Pada usia dini mengalami perkembangan kemampuan secara pesat, salah satunya adalah perkembangan bahasa. Pada usia tersebut, anak dapat mengikuti

arahan atau instruksi sederhana. Slavin (dalam Rusijono,2007) mengatakan anak usia 3 tahun sudah dapat membedakan tulisan dan lukisan. Pengajaran pada anak tentunya harus menyenangkan, karena pembelajaran yang tidak menggunakan, media atau bermain kurang dapat mengoptimalkan fungsi psikis, fisik dan sensoris anak yang tengah berkembang pesat. Anak membutuhkan kesempatan untuk bereksplorasi, bergerak, serta kebutuhan utama untuk bermain.

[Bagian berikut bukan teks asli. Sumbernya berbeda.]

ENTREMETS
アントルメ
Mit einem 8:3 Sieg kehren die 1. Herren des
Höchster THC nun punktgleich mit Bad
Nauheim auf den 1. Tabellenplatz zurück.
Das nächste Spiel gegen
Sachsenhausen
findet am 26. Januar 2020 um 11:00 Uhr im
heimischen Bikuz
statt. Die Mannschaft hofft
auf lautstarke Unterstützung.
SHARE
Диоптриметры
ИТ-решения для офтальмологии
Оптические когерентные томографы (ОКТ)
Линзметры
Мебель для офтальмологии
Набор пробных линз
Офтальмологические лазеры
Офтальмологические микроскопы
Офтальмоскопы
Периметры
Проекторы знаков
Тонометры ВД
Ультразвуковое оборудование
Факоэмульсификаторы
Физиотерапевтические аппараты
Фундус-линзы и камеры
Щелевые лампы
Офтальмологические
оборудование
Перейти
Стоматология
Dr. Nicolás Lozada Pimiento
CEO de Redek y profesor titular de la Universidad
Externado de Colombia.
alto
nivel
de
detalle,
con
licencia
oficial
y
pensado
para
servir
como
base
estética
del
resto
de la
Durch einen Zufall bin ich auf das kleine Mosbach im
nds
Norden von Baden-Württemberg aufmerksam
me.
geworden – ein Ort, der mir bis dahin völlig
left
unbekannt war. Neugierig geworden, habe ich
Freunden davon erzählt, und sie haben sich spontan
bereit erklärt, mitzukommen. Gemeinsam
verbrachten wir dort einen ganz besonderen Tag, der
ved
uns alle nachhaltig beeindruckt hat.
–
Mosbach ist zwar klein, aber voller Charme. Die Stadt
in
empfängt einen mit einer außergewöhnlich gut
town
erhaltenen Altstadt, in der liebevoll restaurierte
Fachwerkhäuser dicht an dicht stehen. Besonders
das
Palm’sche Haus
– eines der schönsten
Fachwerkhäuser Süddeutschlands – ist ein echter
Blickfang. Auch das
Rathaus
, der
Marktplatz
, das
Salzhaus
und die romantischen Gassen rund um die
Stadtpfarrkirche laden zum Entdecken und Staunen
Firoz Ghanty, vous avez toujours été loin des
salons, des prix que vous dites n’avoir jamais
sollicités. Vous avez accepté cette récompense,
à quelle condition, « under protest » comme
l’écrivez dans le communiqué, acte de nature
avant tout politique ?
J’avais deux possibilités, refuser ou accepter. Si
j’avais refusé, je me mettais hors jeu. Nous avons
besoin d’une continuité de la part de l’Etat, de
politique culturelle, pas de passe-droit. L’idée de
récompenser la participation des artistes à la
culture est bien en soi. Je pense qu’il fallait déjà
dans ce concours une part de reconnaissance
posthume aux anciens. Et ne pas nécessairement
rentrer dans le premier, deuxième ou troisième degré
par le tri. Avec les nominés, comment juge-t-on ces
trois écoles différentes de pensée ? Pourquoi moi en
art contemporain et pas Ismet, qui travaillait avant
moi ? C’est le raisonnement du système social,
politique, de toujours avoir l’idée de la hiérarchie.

Vygotsky (1978) berpendapat bahwa kecerdasan anak tumbuh bersama dengan interaksinya 3 dengan lingkungan Menurut Vygotsky, anak akan secara aktif menyusun pengetahuan dan memberi focus pada bagaimana pentingnya interaksi sosial budaya terhadap perkembangan kognitif mereka. Dengan demikian, perkembangan kognitif anak dipengaruhi oleh pola interaksi dengan orang-orang terdekat anak, yaitu bagaimana orangtua memberikan stimulasi kemampuan literasi pada anak. Lebih spesifik disebutkan bahwa keterlibatan orangtua tersebut berupa interaksi langsung dengan anak (Fantuzzo,Perry & McDermott,2004). Pengalaman aktivitas literasi yang dapat mengembangkan kemampuan anak antara lain dibacakan buku cerita, anak diminta menceritakan kembali suatu kisah, menggambar dan menulis, bermain peran, dan bernyanyi. Aktivitas-aktivitas tersebut dapat dilakukan oleh orangtua bersama anak di rumah. Survei yang dilakukan oleh peneliti menunjukan bahwa masih terdapat permasalahan dalam pendidikan anak Indonesia, yaitu kurangnya stimulasi yang diberikan lingkungan pada anak sejak usia sedini mungkin.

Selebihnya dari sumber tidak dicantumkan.